The honest truth of the matter (one day, I promise to stop prefacing these reviews with disclaimers) is that ‘Gotham’ is by no means a “good” show. Any given episode will see a dozen plots competing for attention, sharing little to no relation with one another, with what seems to be a number of creative voices calling shots from behind the scenes. Jim’s tenure at Arkham lasted all of a single unwieldy episode, and it seems here too that writers couldn’t reconcile keeping Fish in captivity for long, or decide which ancillary characters to divide B-stories among. Don’t get me wrong, “Welcome Back, Jim Gordon” boasts some reasonably strong choices as well, but internal conflicts over lasting consequences for characters make it difficult to decipher voices in the noise.

In any case, Jim resuming the daily grind of Gotham police work seems to return the series’ focus to rooting out the city’s internal corruptions, which by the end of the hour at least opens up some interesting conflicts for our erstwhile lead.
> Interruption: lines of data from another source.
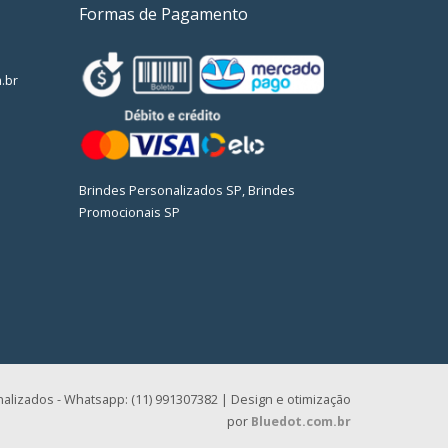
Formas de Pagamento
.br
Brindes Personalizados SP, Brindes
Promocionais SP
alizados - Whatsapp: (11) 991307382 | Design e otimização
por
Bluedot.com.br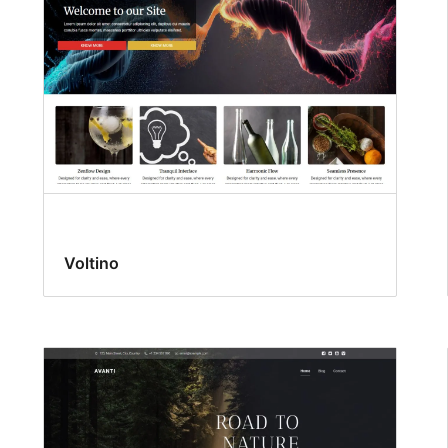
Voltino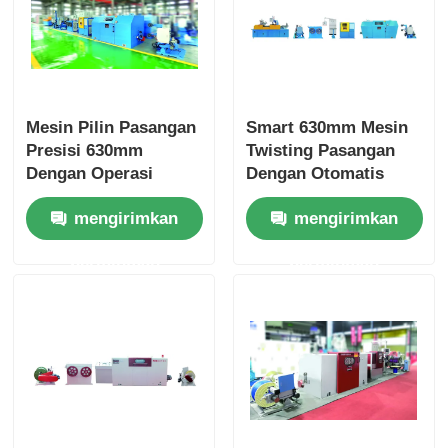
Mesin Pilin Pasangan
Smart 630mm Mesin
Presisi 630mm
Twisting Pasangan
Dengan Operasi
Dengan Otomatis
Layar Sentuh Cerdas
Tension Balancing
mengirimkan
mengirimkan
System
permintaan
permintaan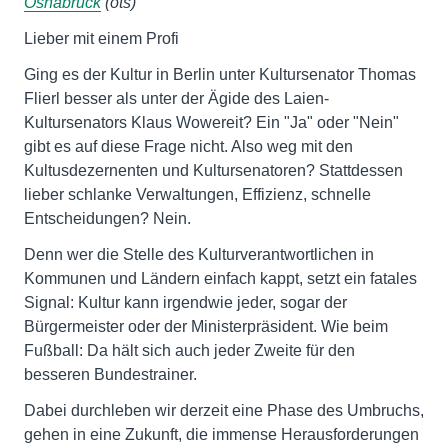
Osnabrück
(ots)
Lieber mit einem Profi
Ging es der Kultur in Berlin unter Kultursenator Thomas
Flierl besser als unter der Ägide des Laien-
Kultursenators Klaus Wowereit? Ein "Ja" oder "Nein"
gibt es auf diese Frage nicht. Also weg mit den
Kultusdezernenten und Kultursenatoren? Stattdessen
lieber schlanke Verwaltungen, Effizienz, schnelle
Entscheidungen? Nein.
Denn wer die Stelle des Kulturverantwortlichen in
Kommunen und Ländern einfach kappt, setzt ein fatales
Signal: Kultur kann irgendwie jeder, sogar der
Bürgermeister oder der Ministerpräsident. Wie beim
Fußball: Da hält sich auch jeder Zweite für den
besseren Bundestrainer.
Dabei durchleben wir derzeit eine Phase des Umbruchs,
gehen in eine Zukunft, die immense Herausforderungen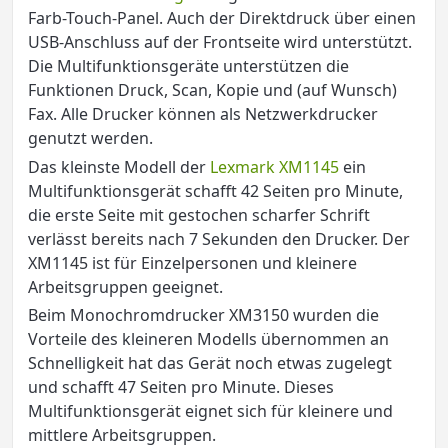
Farb-Touch-Panel. Auch der Direktdruck über einen
USB-Anschluss auf der Frontseite wird unterstützt.
Die Multifunktionsgeräte unterstützen die
Funktionen Druck, Scan, Kopie und (auf Wunsch)
Fax. Alle Drucker können als Netzwerkdrucker
genutzt werden.
Das kleinste Modell der
Lexmark XM1145
ein
Multifunktionsgerät schafft 42 Seiten pro Minute,
die erste Seite mit gestochen scharfer Schrift
verlässt bereits nach 7 Sekunden den Drucker. Der
XM1145 ist für Einzelpersonen und kleinere
Arbeitsgruppen geeignet.
Beim Monochromdrucker XM3150 wurden die
Vorteile des kleineren Modells übernommen an
Schnelligkeit hat das Gerät noch etwas zugelegt
und schafft 47 Seiten pro Minute. Dieses
Multifunktionsgerät eignet sich für kleinere und
mittlere Arbeitsgruppen.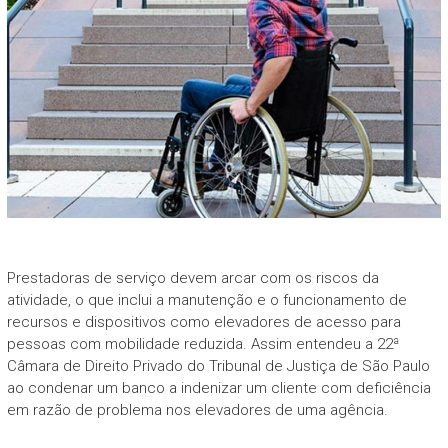
Prestadoras de serviço devem arcar com os riscos da
atividade, o que inclui a manutenção e o funcionamento de
recursos e dispositivos como elevadores de acesso para
pessoas com mobilidade reduzida. Assim entendeu a 22ª
Câmara de Direito Privado do Tribunal de Justiça de São Paulo
ao condenar um banco a indenizar um cliente com deficiência
em razão de problema nos elevadores de uma agência.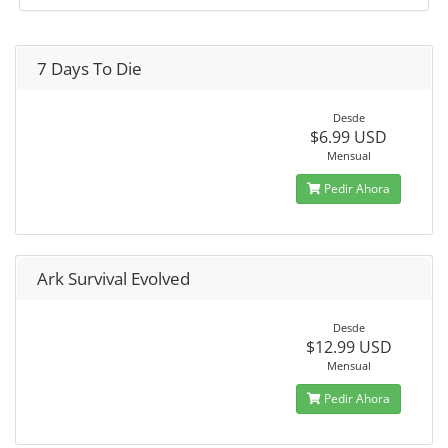
7 Days To Die
Desde
$6.99 USD
Mensual
Pedir Ahora
Ark Survival Evolved
Desde
$12.99 USD
Mensual
Pedir Ahora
Last week Jim promised Harvey he’d try to go about his work more flexibly, and to the show’s credit, tonight’s installment made a reasonably clear through-line in showcasing how quickly a favor from the Penguin had compromised Gordon’s moral compass and image, to leave Detective Delaware (Hi, Rat!) begging for his colleague’s forgiveness in an alley. Ben McKenzie makes Gordon’s discomfort clear across multiple instances, and Flass’ comments about Gordon becoming him in only a few years resonated well.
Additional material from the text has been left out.